Together, Nissan and Daimler will develop a 1-ton pickup truck for Mercedes-Benz. Mercedes-Benz recently announced its entry into this segment. The Mercedes-Benz pickup will share some of the architecture with the all-new Nissan NP300 but it will be engineered and designed by Daimler to meet the specific needs of its customers. The vehicle will have all of Mercedes Benz' distinctive characteristics and features.
The pickup will feature a double cab and will be targeted both at personal-use and commercial customers. The primary target markets for the truck are Europe, Australia, South Africa and Latin America.

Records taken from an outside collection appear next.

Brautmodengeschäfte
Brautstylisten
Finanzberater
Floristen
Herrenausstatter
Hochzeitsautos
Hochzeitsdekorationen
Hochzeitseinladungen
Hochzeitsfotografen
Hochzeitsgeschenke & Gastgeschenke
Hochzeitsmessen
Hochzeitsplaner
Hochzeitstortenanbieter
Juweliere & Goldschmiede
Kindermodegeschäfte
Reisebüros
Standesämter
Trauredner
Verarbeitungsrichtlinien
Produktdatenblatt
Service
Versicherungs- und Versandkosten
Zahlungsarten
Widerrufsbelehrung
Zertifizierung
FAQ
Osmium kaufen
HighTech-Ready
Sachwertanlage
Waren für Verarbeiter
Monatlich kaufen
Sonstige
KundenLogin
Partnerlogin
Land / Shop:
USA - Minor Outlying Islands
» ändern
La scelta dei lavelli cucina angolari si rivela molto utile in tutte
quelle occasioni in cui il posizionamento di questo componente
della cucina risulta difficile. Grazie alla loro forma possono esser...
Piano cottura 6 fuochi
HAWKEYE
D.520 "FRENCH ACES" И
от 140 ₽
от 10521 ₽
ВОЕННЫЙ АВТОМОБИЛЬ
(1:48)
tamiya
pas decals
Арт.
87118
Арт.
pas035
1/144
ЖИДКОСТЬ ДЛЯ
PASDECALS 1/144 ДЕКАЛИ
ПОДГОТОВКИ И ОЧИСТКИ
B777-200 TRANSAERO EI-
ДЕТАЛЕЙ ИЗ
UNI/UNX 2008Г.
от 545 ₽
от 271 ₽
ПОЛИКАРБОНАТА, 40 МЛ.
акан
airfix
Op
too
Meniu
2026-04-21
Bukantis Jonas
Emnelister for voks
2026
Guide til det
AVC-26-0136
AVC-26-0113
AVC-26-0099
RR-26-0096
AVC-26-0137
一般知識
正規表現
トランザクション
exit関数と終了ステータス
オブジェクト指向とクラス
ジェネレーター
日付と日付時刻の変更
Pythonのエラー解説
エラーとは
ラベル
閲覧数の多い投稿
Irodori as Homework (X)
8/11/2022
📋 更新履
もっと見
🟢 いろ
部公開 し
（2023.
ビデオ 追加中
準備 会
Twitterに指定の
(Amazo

"Mercedes-Benz is the fastest growing premium brand in the world," said Dr. Dieter Zetsche, Chairman of the Board of Management of Daimler AG and Head of Mercedes-Benz Cars. "Entering the rapidly growing segment of midsize pickups is an important step in continuing our global growth path. Thanks to our well-established partnership with the Renault-Nissan Alliance, we are able to drastically reduce the time and cost to enter this key segment."
Nissan is the world's second-biggest 1-ton pickup truck maker and has been building and selling 1-ton pickups for more than 80 years. Since 1933, more than 14 million Nissan 1-ton pickup trucks have been used to transport people and cargo, sometimes in the toughest circumstances. The NP300, sold under the name NP300 Navara and NP300 Frontier (depending on the market), was launched in June 2014 and is currently produced in Thailand and Mexico.

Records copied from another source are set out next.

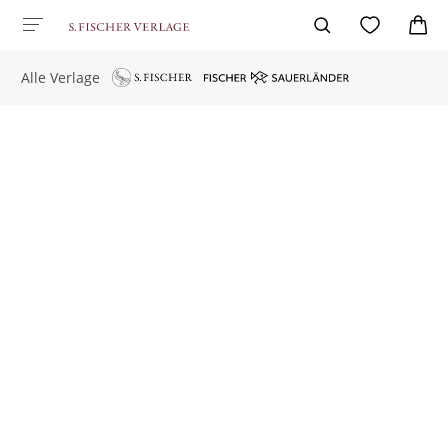
Alle Verlage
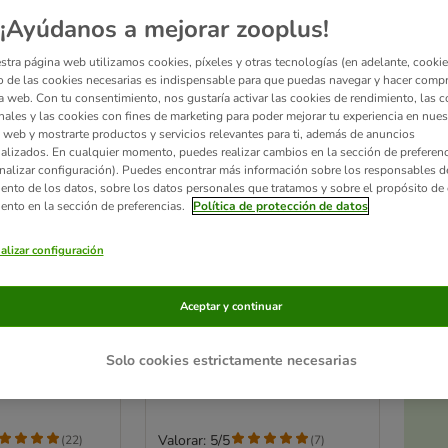
¡Ayúdanos a mejorar zooplus!
stra página web utilizamos cookies, píxeles y otras tecnologías (en adelante, cookies
 de las cookies necesarias es indispensable para que puedas navegar y hacer comp
a web. Con tu consentimiento, nos gustaría activar las cookies de rendimiento, las c
nales y las cookies con fines de marketing para poder mejorar tu experiencia en nues
 web y mostrarte productos y servicios relevantes para ti, además de anuncios
alizados. En cualquier momento, puedes realizar cambios en la sección de preferenc
nalizar configuración). Puedes encontrar más información sobre los responsables d
iento de los datos, sobre los datos personales que tratamos y sobre el propósito de 
iento en la sección de preferencias.
Política de protección de datos
alizar configuración
2 opciones
 Plan Perfect
Advance Medium Light
Aceptar y continuar
 1+ Large con
pollo
12 kg
Solo cookies estrictamente necesarias
Ac
a
Valorar: 5/5
(
22
)
(
7
)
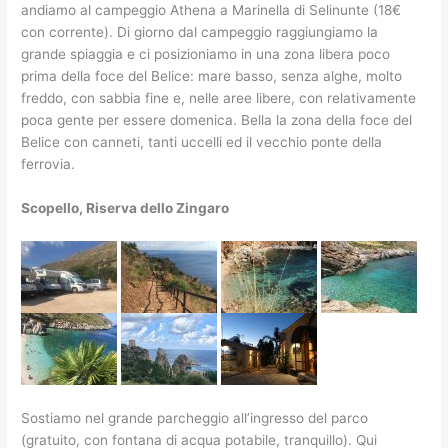
andiamo al campeggio Athena a Marinella di Selinunte (18€
con corrente). Di giorno dal campeggio raggiungiamo la
grande spiaggia e ci posizioniamo in una zona libera poco
prima della foce del Belice: mare basso, senza alghe, molto
freddo, con sabbia fine e, nelle aree libere, con relativamente
poca gente per essere domenica. Bella la zona della foce del
Belice con canneti, tanti uccelli ed il vecchio ponte della
ferrovia.
Scopello, Riserva dello Zingaro
Sostiamo nel grande parcheggio all’ingresso del parco
(gratuito, con fontana di acqua potabile, tranquillo). Qui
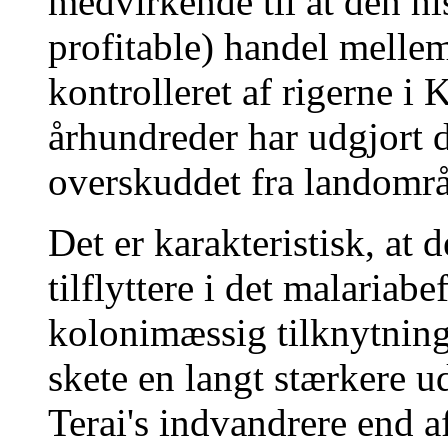
medvirkende til at den h
profitable) handel mellem
kontrolleret af rigerne 
århundreder har udgjort d
overskuddet fra landområ
Det er karakteristisk, at 
tilflyttere i det malariab
kolonimæssig tilknytnin
skete en langt stærkere 
Terai's indvandrere end a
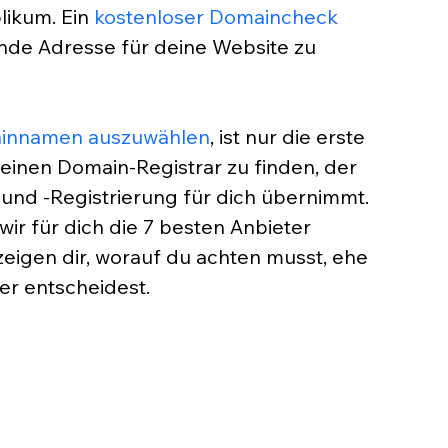
likum. 
Ein 
kostenloser Domaincheck
sende Adresse für deine Website zu 
innamen auszuwählen
, ist nur die erste 
, einen Domain-Registrar zu finden, der 
nd -Registrierung für dich übernimmt. 
wir für dich die 7 besten Anbieter 
igen dir, worauf du achten musst, ehe 
er entscheidest.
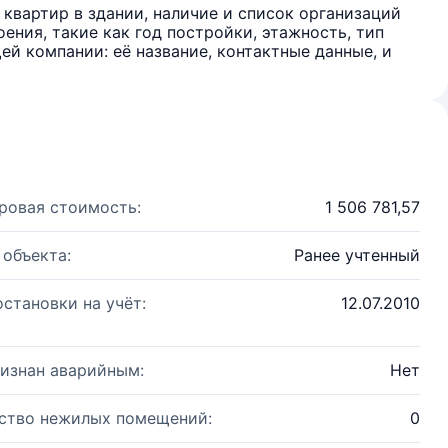
квартир в здании, наличие и список организаций
ения, такие как год постройки, этажность, тип
й компании: её название, контактные данные, и
ровая стоимость:
1 506 781,57
 объекта:
Ранее учтенный
остановки на учёт:
12.07.2010
изнан аварийным:
Нет
ство нежилых помещений:
0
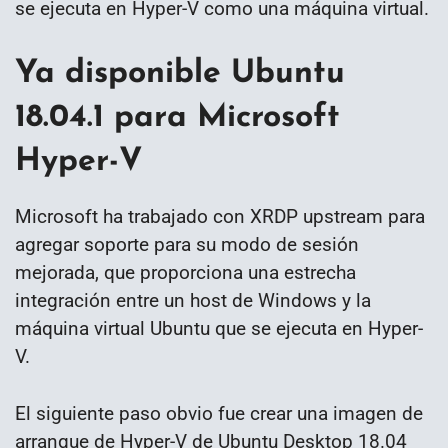
se ejecuta en Hyper-V como una máquina virtual.
Ya disponible Ubuntu
18.04.1 para Microsoft
Hyper-V
Microsoft ha trabajado con XRDP upstream para
agregar soporte para su modo de sesión
mejorada, que proporciona una estrecha
integración entre un host de Windows y la
máquina virtual Ubuntu que se ejecuta en Hyper-
V.
El siguiente paso obvio fue crear una imagen de
arranque de Hyper-V de Ubuntu Desktop 18.04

Nissan and Renault are already developing a 1-ton pickup truck for Renault which will also share some common architecture with the Nissan NP300. The truck, which will have a distinctive Renault design, is Renault's first 1-ton pickup truck as well. Production of Renault's 1-ton truck will begin in 2016 at Nissan's plant in Cuernavaca, Mexico. The 1-ton pickup will mark Renault's second entry into the pickup segment after the launch of a half-ton pickup later this year.
The Mercedes-Benz 1-ton pickup truck will be built by Nissan in the Renault plant in Cordoba, Argentina, along with the Nissan NP300 and the Renault 1-ton truck, for Latin America. The three trucks will also be built in the Nissan plant in Barcelona, Spain, for other markets, excluding North America. Production of the trucks at the two plants will start by the end of the decade.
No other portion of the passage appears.